The report said that in the UK, Belgium, France and Germany, the majority of respondents still paid external lawyers at an hourly rate for disputes – with 61% of those surveyed using the traditional method.
That rose to 68% for UK respondents, whereas in Italy and Spain the majority do not use the hourly rate as standard.
Nonetheless, 51% of respondents said they thought the hourly rate was ‘not a good model’ – and again that rose for UK respondents, to 60%.
Increasingly, in-house legal teams feel that it is fairer for law firms to share in the litigation risk and are expecting alternative fee arrangements, such as fixed and conditional fees, in disputes.
The dissatisfaction with hourly rates has led to procurers of legal services seeking discounts from their external providers. The survey said 81% of respondents ask for some flexibility in charges – especially if no alternative fee arrangement is offered.
And an overwhelming 94% of those surveyed said they had used or discussed using other fee arrangements, with many opting for a hybrid of payment models.
One response, from the head of legal at a German manufacturer, said: “We are trying to move away from this pay-per-hour model. We would rather have a fixed fee model, because it increases trust and reduces doubt.”
A legal director from a UK financial services firm said: “I try to split disputes into chunks and agree a fee for each stage in the process. It would be good for lawyers to take some responsibility for dispute results.”
Among the other options being explored are twin hourly rates, with a winning case paid at one amount and an unsuccessful representation resulting in a pre-agreed fraction of that amount.
According to the survey, 45% (43% in UK) of respondents have used or have considered using an inflexible fixed fee, 76% (81% in UK) for fixed fee with changes agreed in the event of unforeseen circumstances, and 26% (41% in UK) for conditional fees.
Every single respondent said that they would consider a fixed fee for disputes advice.

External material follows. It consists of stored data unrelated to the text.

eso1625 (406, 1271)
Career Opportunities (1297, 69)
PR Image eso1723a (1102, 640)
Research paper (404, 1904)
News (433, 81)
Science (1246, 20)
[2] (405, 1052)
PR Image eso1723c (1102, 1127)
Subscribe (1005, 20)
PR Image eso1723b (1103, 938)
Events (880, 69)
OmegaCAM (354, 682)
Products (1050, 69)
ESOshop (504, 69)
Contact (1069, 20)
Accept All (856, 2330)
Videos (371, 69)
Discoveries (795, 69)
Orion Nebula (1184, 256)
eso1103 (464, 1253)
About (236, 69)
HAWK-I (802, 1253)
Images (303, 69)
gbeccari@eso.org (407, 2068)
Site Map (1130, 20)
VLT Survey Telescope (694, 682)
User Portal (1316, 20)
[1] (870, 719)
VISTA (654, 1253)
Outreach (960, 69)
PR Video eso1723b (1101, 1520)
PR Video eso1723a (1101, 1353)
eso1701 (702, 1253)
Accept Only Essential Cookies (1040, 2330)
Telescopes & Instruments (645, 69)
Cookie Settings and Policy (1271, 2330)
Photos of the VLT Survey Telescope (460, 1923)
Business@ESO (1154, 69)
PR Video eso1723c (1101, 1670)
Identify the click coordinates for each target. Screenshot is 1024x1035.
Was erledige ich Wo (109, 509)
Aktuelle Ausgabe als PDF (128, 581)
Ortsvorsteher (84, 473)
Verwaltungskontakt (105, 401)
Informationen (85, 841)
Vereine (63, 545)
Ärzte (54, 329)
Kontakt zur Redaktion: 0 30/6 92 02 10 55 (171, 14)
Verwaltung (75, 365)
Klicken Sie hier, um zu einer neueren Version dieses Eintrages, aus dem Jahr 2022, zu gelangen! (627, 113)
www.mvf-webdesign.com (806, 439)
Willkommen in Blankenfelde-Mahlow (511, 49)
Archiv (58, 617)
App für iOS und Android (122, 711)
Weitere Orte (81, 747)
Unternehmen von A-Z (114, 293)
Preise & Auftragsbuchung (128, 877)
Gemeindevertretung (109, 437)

The focus on costs for corporate entities is a significant factor in the move away from hourly rates. The research found that in-house lawyers place upmost importance on accurate forecasting as their single biggest problem with hourly rates is an unpredictable budget if a case drags on.
Budgetary certainty was an important consideration for 90% of respondents when managing a legal dispute – 78% for UK-only respondents.
The research also looked at how companies resourced legal work. It found that just 1% use in-house lawyers only, with 59% using mostly in-house with some outsourcing, 29% evenly split, 5% mostly outsourcing and 6% outsourcing only.
Of those that outsource, the vast majority (86%) use multiple firms based on experience. But the report also found that the tendering process was also aimed at driving down price.
Scott Pugh, principal in-house solicitor at Sport England, said tendering is a healthy way of finding the right advice at a competitive price.
He said: “I use two firms, both of which have particular strengths. Each individual piece of work might suit one team better than the other, in which case I will make a call on which firm to choose. But there are also times when either firm would do the job well, so I might then call in a quote from both firms. For us it works well – and I think modern law firms expect to be able to make a competitive cost argument as a matter of course.”
The report concluded that although the hourly rate model is “not broken”, it works best as part of a “menu of options” – and that firms should be prepared to offer alternative billing arrangements by looking closely at fixed fees or fee capping.
However, it warned clients not to see new models solely as an opportunity to drive down price – as fixed fees may actually carry a premium to compensate for the extra risk taken on by the law firm.